When you’ve always been that one in a friendship group who twigged that the others were “best friends” and were doing stuff that didn’t include you, and you started to realise you weren’t fun enough, or daring enough, maybe they (believed they) were cooler, prettier… maybe when you realised in your 30s it still happened, with different people and you concluded you’re a bit weird, whatever is going on isn’t mattering any more, so to hell with people. My cat likes my company, disregards my speech defect, trusts me to afford her food and to be all the company she wants. I’ll take that.

OP I hope you can find a way to reverse the gnawing sadness. You are enough. You really are.

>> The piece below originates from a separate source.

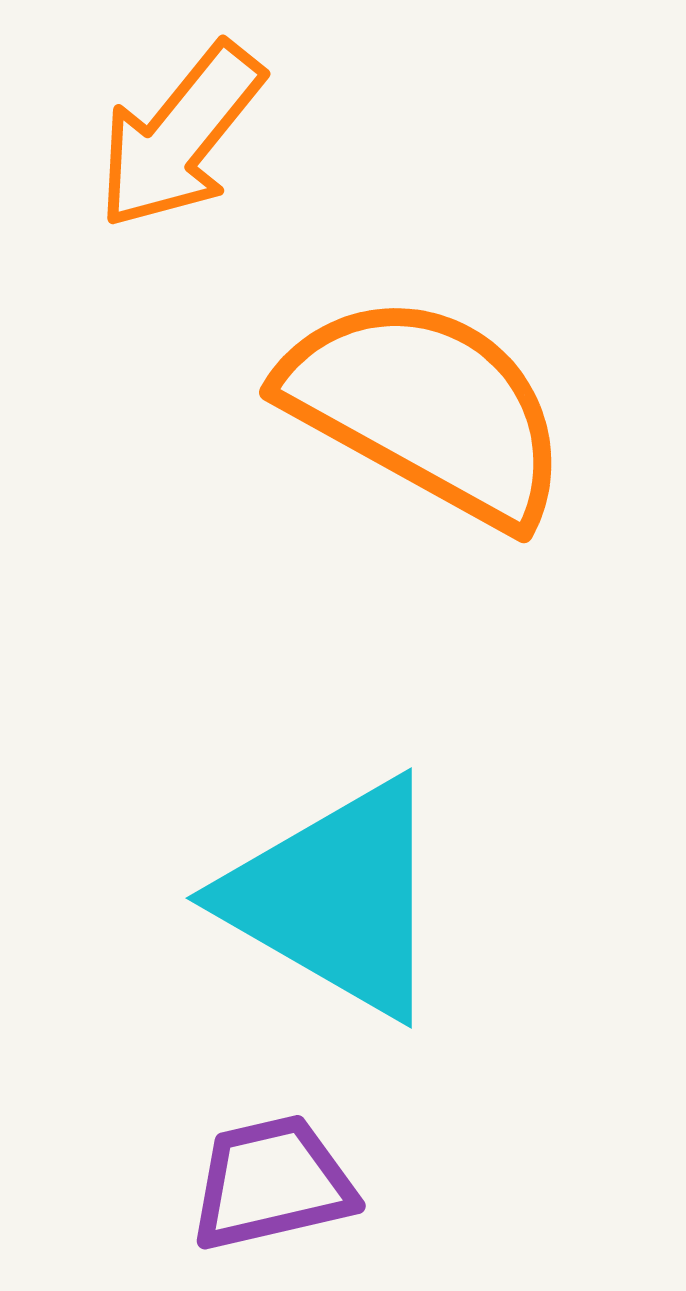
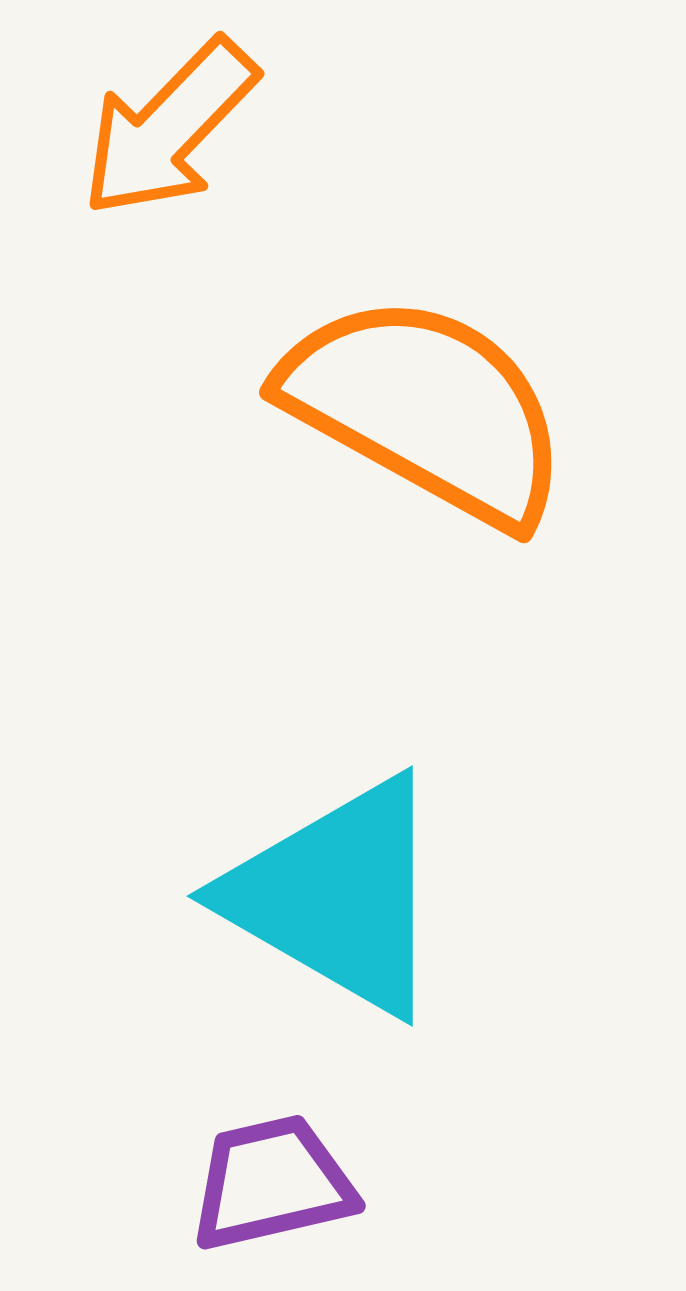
orange arrow: moved 11 px left, 8 px up; rotated 5 degrees clockwise
cyan triangle: moved 1 px right, 2 px up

SundaySneezySunday · 20/11/2022 07:59

I've always had a best friend in most places, at school, college, uni, work places. I seem to prefer to team up with one or 2 rather than a whole bunch of people. To me most people are rather inane and I have zero patience for it. I will always be faultlessly polite to the rest of the group but distance myself as I can't bare the crap they are talking about.

Since getting married and having older dc I have no real headspace for a bestie and find the concept stifling. I like to have many different individual friends. I hate group dynamics as I am not comfortable being the leader or the 'mascot' (as per pp) so don't fit in in groups. I'm very happy with that.